Henrys Lake Fish Hatchery and Fish Management Station
Sunday, March 9, 2014
The Henrys Lake facility is located in southeast Idaho near the town of Island Park. The facility can be reached by driving 45 miles north of Ashton, Idaho on highway 20 until you reach the junction with Highway 87. Drive 3.5 miles northwest on Highway 87, and the facility will be visible on the left side of the road on the banks of Henrys Lake. A visitor parking lot is available with room for 10-15 vehicles. The phone number to the facility is (208) 558-7202.
The Henrys Lake facility is an egg taking station only. Fish are available for viewing March and April only. Spawn taking activities usually take place twice a week, on Mondays and Thursdays. Watching these spawn taking operations is also a popular activity and visitors are encouraged.
Visitors to the Henrys Lake facility are welcome. There is a public restroom and an interpretive center on site. After the spawning season, we do not have fish but the public is still welcome to fish or picnic.
Tours of the facility are gladly given during the spawning season. Please call ahead for large groups. The staff will be happy to set up a personal tour of the facility.
Egg production goals currently are to take approximately 3 million green Yellowstone cutthroat eggs and approximately 800,000 green hybrid eggs to yield 1.7 million eyed Yellowstone cutthroat eggs and 350,000 eyed hybrid eggs.

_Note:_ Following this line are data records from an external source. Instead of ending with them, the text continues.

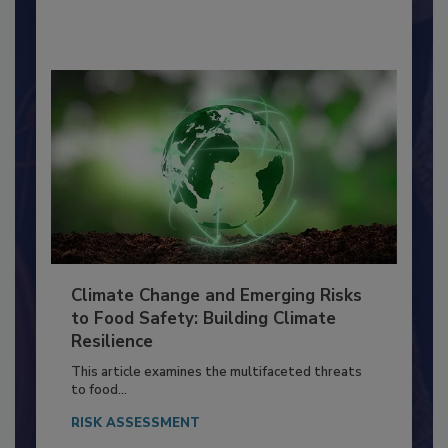
By:
Richard F. Stier, M.S.
Climate Change and Emerging Risks
to Food Safety: Building Climate
Resilience
This article examines the multifaceted threats
to food...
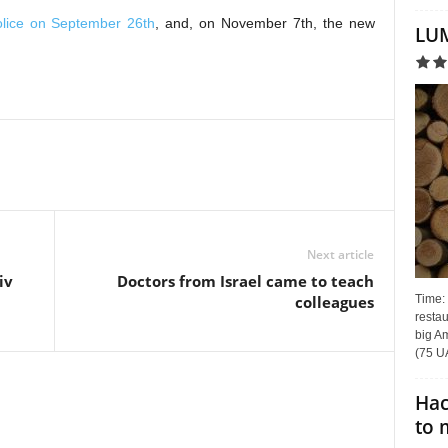
police on September 26th
, and, on November 7th, the new
LUM
Next article
iv
Doctors from Israel came to teach
Time:
colleagues
restau
big Am
(75 UA
Hac
to 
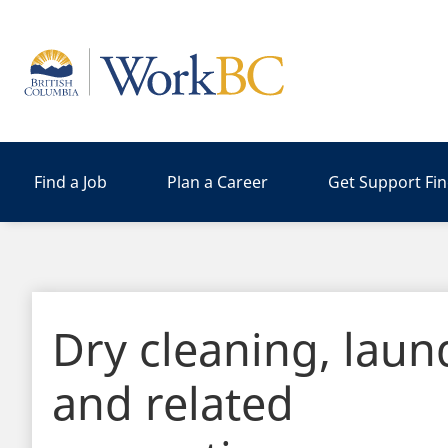
Home
Find a Job
Plan a Career
Get Support Fi
Dry cleaning, laun
and related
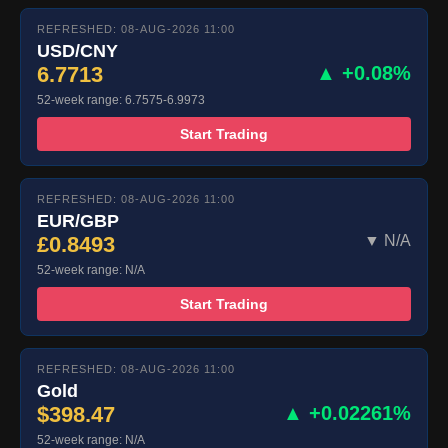
REFRESHED: 08-AUG-2026 11:00
USD/CNY
6.7713
▲ +0.08%
52-week range: 6.7575-6.9973
Start Trading
REFRESHED: 08-AUG-2026 11:00
EUR/GBP
£0.8493
▼ N/A
52-week range: N/A
Start Trading
REFRESHED: 08-AUG-2026 11:00
Gold
$398.47
▲ +0.02261%
52-week range: N/A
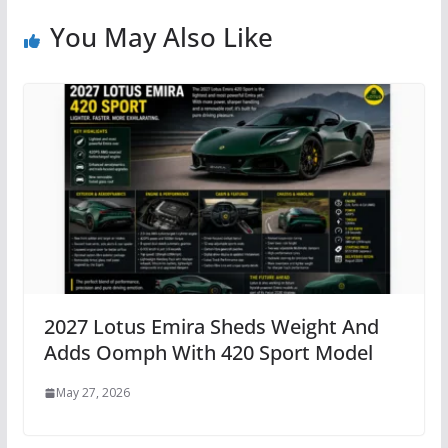
You May Also Like
2027 Lotus Emira Sheds Weight And
Adds Oomph With 420 Sport Model
May 27, 2026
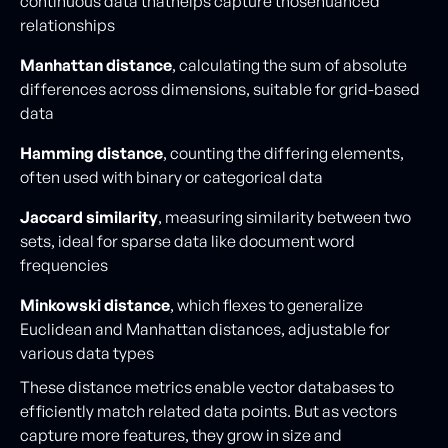
continuous data thathelps capture thosenuanced
relationships
Manhattan distance
, calculating the sum of absolute
differences across dimensions, suitable for grid-based
data
Hamming distance
, counting the differing elements,
often used with binary or categorical data
Jaccard similarity
, measuring similarity between two
sets, ideal for sparse data like document word
frequencies
Minkowski distance
, which flexes to generalize
Euclidean and Manhattan distances, adjustable for
various data types
These distance metrics enable vector databases to
efficiently match related data points. But as vectors
capture more features, they grow in size and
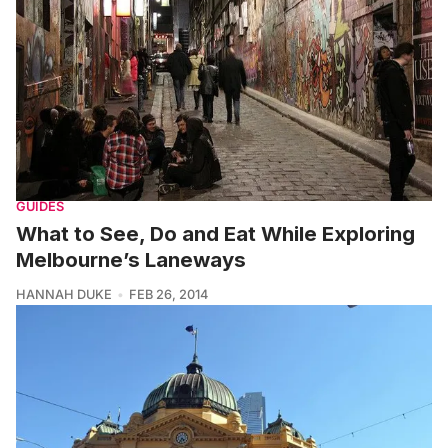
GUIDES
What to See, Do and Eat While Exploring
Melbourne’s Laneways
HANNAH DUKE
FEB 26, 2014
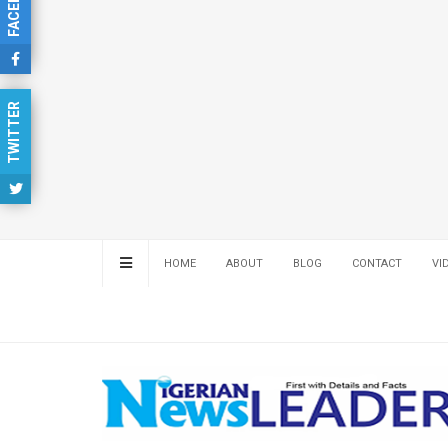
FACEBOOK
TWITTER
HOME
ABOUT
BLOG
CONTACT
VI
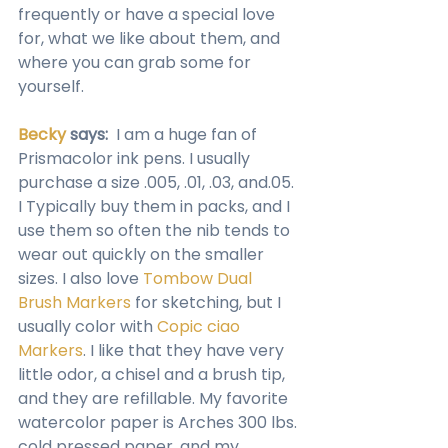
frequently or have a special love 
for, what we like about them, and 
where you can grab some for 
yourself.
Becky
 says:
  I am a huge fan of 
Prismacolor ink pens. I usually 
purchase a size .005, .01, .03, and.05. 
I Typically buy them in packs, and I 
use them so often the nib tends to 
wear out quickly on the smaller 
sizes. I also love 
Tombow Dual 
Brush Markers
 for sketching, but I 
usually color with 
Copic ciao 
Markers
. I like that they have very 
little odor, a chisel and a brush tip, 
and they are refillable. My favorite 
watercolor paper is Arches 300 lbs. 
cold pressed paper, and my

Using Henrys Lake cutthroat females and fertilizing the eggs with Rainbow milt from our Hayspur facility produces the hybrid eggs. The newly fertilized hybrid eggs are then pressure shocked to produce sterile fish. Sterile hybrids are planted in Henrys to prevent dilution of the Yellowstone cutthroat genetics.
In the fall, the Mackay facility releases 1.3 million Yellowstone cutthroat fingerlings and 200,000 sterile hybrid fingerlings back into Henrys Lake. The Ashton facility raises and releases an additional 100,000 sterile brook trout into Henry's Lake.Additional duties of the Henrys Lake staff includes monitoring fish populations in the lake and conducting fry trapping on the tributaries to monitor natural reproduction and maintaining and monitoring fish screens that prevent fish from being lost to irrigation ditches.